### WORK TO COMPLETE:
Print the listing that follows, character for character.

### PROVIDED RECORDS:
______

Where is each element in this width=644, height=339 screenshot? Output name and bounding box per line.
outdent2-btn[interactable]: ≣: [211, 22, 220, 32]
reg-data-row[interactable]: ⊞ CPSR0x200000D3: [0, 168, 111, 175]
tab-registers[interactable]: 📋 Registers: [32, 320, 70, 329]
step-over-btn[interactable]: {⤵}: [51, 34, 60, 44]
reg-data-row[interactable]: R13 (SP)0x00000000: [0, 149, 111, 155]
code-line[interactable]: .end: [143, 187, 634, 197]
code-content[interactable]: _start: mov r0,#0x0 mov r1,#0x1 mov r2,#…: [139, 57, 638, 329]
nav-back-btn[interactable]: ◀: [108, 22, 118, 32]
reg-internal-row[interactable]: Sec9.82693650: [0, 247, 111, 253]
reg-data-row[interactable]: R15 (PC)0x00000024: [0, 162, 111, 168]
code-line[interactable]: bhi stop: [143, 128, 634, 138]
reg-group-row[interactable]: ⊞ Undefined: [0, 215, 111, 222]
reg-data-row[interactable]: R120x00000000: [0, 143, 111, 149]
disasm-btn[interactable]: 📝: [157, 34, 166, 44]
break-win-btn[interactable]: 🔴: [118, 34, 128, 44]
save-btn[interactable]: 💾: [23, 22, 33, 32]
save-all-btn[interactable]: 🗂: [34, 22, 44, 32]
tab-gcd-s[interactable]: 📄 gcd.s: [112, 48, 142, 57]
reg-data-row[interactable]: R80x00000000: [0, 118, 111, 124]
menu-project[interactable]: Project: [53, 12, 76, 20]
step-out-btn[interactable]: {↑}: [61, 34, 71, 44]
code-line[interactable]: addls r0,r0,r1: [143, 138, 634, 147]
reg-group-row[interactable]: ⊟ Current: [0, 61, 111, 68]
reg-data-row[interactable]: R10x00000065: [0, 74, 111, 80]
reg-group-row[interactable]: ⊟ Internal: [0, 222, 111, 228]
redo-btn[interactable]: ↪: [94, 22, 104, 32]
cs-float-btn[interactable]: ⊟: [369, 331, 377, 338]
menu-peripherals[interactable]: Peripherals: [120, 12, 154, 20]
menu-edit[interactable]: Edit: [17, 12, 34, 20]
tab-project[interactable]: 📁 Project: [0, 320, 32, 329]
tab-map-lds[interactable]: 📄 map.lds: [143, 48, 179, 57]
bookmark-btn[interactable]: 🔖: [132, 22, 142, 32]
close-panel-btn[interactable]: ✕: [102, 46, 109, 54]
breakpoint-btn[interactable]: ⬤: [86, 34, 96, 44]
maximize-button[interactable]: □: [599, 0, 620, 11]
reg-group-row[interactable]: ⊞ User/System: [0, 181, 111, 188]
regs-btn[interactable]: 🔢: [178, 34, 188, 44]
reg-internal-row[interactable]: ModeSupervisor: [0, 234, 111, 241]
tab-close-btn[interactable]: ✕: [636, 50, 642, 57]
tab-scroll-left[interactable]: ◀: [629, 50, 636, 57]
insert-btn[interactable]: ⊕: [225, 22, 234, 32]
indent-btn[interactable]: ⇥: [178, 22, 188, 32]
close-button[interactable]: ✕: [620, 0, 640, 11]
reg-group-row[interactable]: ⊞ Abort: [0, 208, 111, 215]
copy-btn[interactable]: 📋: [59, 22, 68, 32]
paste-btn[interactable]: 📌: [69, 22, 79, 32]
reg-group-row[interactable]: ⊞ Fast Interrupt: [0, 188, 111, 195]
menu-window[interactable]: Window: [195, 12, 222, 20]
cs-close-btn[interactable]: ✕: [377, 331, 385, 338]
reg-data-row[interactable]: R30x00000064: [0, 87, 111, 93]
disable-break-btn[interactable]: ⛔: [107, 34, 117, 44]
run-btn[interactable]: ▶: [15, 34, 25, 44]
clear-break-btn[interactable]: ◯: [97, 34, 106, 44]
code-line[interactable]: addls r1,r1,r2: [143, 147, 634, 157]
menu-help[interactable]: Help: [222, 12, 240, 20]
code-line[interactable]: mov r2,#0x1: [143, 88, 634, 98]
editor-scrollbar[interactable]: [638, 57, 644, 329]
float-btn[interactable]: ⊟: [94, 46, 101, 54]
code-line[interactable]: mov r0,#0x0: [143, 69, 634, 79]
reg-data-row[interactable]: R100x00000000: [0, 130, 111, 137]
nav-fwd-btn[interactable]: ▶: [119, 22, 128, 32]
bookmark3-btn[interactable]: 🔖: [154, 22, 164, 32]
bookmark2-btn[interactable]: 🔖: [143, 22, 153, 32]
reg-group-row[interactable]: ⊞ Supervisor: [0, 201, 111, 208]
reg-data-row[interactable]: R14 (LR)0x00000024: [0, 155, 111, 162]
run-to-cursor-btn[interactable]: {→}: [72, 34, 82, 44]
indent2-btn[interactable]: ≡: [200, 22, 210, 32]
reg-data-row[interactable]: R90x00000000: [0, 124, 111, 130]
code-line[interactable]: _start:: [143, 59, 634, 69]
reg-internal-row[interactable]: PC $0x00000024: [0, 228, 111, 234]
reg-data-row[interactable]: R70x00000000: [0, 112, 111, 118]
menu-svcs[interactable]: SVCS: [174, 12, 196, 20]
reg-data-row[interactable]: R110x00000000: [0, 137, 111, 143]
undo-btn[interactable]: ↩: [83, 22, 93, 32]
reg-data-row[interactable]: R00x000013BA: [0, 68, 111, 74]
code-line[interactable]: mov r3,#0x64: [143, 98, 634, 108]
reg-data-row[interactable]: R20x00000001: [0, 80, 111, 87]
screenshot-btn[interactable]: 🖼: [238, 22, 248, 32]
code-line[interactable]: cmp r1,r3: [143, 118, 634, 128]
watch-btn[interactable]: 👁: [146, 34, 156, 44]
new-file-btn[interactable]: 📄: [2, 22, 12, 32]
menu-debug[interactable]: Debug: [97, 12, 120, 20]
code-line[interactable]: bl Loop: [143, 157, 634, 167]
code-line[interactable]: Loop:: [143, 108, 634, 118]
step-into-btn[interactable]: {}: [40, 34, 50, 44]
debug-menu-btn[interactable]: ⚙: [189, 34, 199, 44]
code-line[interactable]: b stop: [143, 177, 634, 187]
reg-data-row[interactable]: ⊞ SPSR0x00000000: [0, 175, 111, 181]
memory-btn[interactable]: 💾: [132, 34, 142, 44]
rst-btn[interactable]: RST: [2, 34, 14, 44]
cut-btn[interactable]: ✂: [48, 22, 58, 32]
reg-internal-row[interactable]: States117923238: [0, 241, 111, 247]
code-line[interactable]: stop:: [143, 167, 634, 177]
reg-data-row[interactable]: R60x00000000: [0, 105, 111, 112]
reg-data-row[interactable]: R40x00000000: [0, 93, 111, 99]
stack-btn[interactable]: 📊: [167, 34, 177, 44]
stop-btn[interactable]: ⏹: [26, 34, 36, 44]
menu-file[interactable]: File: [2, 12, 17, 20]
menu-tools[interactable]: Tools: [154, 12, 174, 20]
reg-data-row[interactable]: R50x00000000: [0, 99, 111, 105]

______

### COMPLETED TASK:
Where is each element in this width=644, height=339 screenshot? Output name and bounding box per line.
outdent2-btn[interactable]: ≣: [211, 22, 220, 32]
reg-data-row[interactable]: ⊞ CPSR0x200000D3: [0, 168, 111, 175]
tab-registers[interactable]: 📋 Registers: [32, 320, 70, 329]
step-over-btn[interactable]: {⤵}: [51, 34, 60, 44]
reg-data-row[interactable]: R13 (SP)0x00000000: [0, 149, 111, 155]
code-line[interactable]: .end: [143, 187, 634, 197]
code-content[interactable]: _start: mov r0,#0x0 mov r1,#0x1 mov r2,#…: [139, 57, 638, 329]
nav-back-btn[interactable]: ◀: [108, 22, 118, 32]
reg-internal-row[interactable]: Sec9.82693650: [0, 247, 111, 253]
reg-data-row[interactable]: R15 (PC)0x00000024: [0, 162, 111, 168]
code-line[interactable]: bhi stop: [143, 128, 634, 138]
reg-group-row[interactable]: ⊞ Undefined: [0, 215, 111, 222]
reg-data-row[interactable]: R120x00000000: [0, 143, 111, 149]
disasm-btn[interactable]: 📝: [157, 34, 166, 44]
break-win-btn[interactable]: 🔴: [118, 34, 128, 44]
save-btn[interactable]: 💾: [23, 22, 33, 32]
save-all-btn[interactable]: 🗂: [34, 22, 44, 32]
tab-gcd-s[interactable]: 📄 gcd.s: [112, 48, 142, 57]
reg-data-row[interactable]: R80x00000000: [0, 118, 111, 124]
menu-project[interactable]: Project: [53, 12, 76, 20]
step-out-btn[interactable]: {↑}: [61, 34, 71, 44]
code-line[interactable]: addls r0,r0,r1: [143, 138, 634, 147]
reg-group-row[interactable]: ⊟ Current: [0, 61, 111, 68]
reg-data-row[interactable]: R10x00000065: [0, 74, 111, 80]
reg-group-row[interactable]: ⊟ Internal: [0, 222, 111, 228]
redo-btn[interactable]: ↪: [94, 22, 104, 32]
cs-float-btn[interactable]: ⊟: [369, 331, 377, 338]
menu-peripherals[interactable]: Peripherals: [120, 12, 154, 20]
menu-edit[interactable]: Edit: [17, 12, 34, 20]
tab-project[interactable]: 📁 Project: [0, 320, 32, 329]
tab-map-lds[interactable]: 📄 map.lds: [143, 48, 179, 57]
bookmark-btn[interactable]: 🔖: [132, 22, 142, 32]
close-panel-btn[interactable]: ✕: [102, 46, 109, 54]
breakpoint-btn[interactable]: ⬤: [86, 34, 96, 44]
maximize-button[interactable]: □: [599, 0, 620, 11]
reg-group-row[interactable]: ⊞ User/System: [0, 181, 111, 188]
regs-btn[interactable]: 🔢: [178, 34, 188, 44]
reg-internal-row[interactable]: ModeSupervisor: [0, 234, 111, 241]
tab-close-btn[interactable]: ✕: [636, 50, 642, 57]
tab-scroll-left[interactable]: ◀: [629, 50, 636, 57]
insert-btn[interactable]: ⊕: [225, 22, 234, 32]
indent-btn[interactable]: ⇥: [178, 22, 188, 32]
close-button[interactable]: ✕: [620, 0, 640, 11]
reg-group-row[interactable]: ⊞ Abort: [0, 208, 111, 215]
copy-btn[interactable]: 📋: [59, 22, 68, 32]
paste-btn[interactable]: 📌: [69, 22, 79, 32]
reg-group-row[interactable]: ⊞ Fast Interrupt: [0, 188, 111, 195]
menu-window[interactable]: Window: [195, 12, 222, 20]
cs-close-btn[interactable]: ✕: [377, 331, 385, 338]
reg-data-row[interactable]: R30x00000064: [0, 87, 111, 93]
disable-break-btn[interactable]: ⛔: [107, 34, 117, 44]
run-btn[interactable]: ▶: [15, 34, 25, 44]
clear-break-btn[interactable]: ◯: [97, 34, 106, 44]
code-line[interactable]: addls r1,r1,r2: [143, 147, 634, 157]
menu-help[interactable]: Help: [222, 12, 240, 20]
code-line[interactable]: mov r2,#0x1: [143, 88, 634, 98]
editor-scrollbar[interactable]: [638, 57, 644, 329]
float-btn[interactable]: ⊟: [94, 46, 101, 54]
code-line[interactable]: mov r0,#0x0: [143, 69, 634, 79]
reg-data-row[interactable]: R100x00000000: [0, 130, 111, 137]
nav-fwd-btn[interactable]: ▶: [119, 22, 128, 32]
bookmark3-btn[interactable]: 🔖: [154, 22, 164, 32]
bookmark2-btn[interactable]: 🔖: [143, 22, 153, 32]
reg-group-row[interactable]: ⊞ Supervisor: [0, 201, 111, 208]
reg-data-row[interactable]: R14 (LR)0x00000024: [0, 155, 111, 162]
run-to-cursor-btn[interactable]: {→}: [72, 34, 82, 44]
indent2-btn[interactable]: ≡: [200, 22, 210, 32]
reg-data-row[interactable]: R90x00000000: [0, 124, 111, 130]
code-line[interactable]: _start:: [143, 59, 634, 69]
reg-internal-row[interactable]: PC $0x00000024: [0, 228, 111, 234]
reg-data-row[interactable]: R70x00000000: [0, 112, 111, 118]
menu-svcs[interactable]: SVCS: [174, 12, 196, 20]
reg-data-row[interactable]: R110x00000000: [0, 137, 111, 143]
undo-btn[interactable]: ↩: [83, 22, 93, 32]
reg-data-row[interactable]: R00x000013BA: [0, 68, 111, 74]
code-line[interactable]: mov r3,#0x64: [143, 98, 634, 108]
reg-data-row[interactable]: R20x00000001: [0, 80, 111, 87]
screenshot-btn[interactable]: 🖼: [238, 22, 248, 32]
code-line[interactable]: cmp r1,r3: [143, 118, 634, 128]
watch-btn[interactable]: 👁: [146, 34, 156, 44]
new-file-btn[interactable]: 📄: [2, 22, 12, 32]
menu-debug[interactable]: Debug: [97, 12, 120, 20]
code-line[interactable]: bl Loop: [143, 157, 634, 167]
code-line[interactable]: Loop:: [143, 108, 634, 118]
step-into-btn[interactable]: {}: [40, 34, 50, 44]
debug-menu-btn[interactable]: ⚙: [189, 34, 199, 44]
code-line[interactable]: b stop: [143, 177, 634, 187]
reg-data-row[interactable]: ⊞ SPSR0x00000000: [0, 175, 111, 181]
memory-btn[interactable]: 💾: [132, 34, 142, 44]
rst-btn[interactable]: RST: [2, 34, 14, 44]
cut-btn[interactable]: ✂: [48, 22, 58, 32]
reg-internal-row[interactable]: States117923238: [0, 241, 111, 247]
code-line[interactable]: stop:: [143, 167, 634, 177]
reg-data-row[interactable]: R60x00000000: [0, 105, 111, 112]
reg-data-row[interactable]: R40x00000000: [0, 93, 111, 99]
stack-btn[interactable]: 📊: [167, 34, 177, 44]
stop-btn[interactable]: ⏹: [26, 34, 36, 44]
menu-file[interactable]: File: [2, 12, 17, 20]
menu-tools[interactable]: Tools: [154, 12, 174, 20]
reg-data-row[interactable]: R50x00000000: [0, 99, 111, 105]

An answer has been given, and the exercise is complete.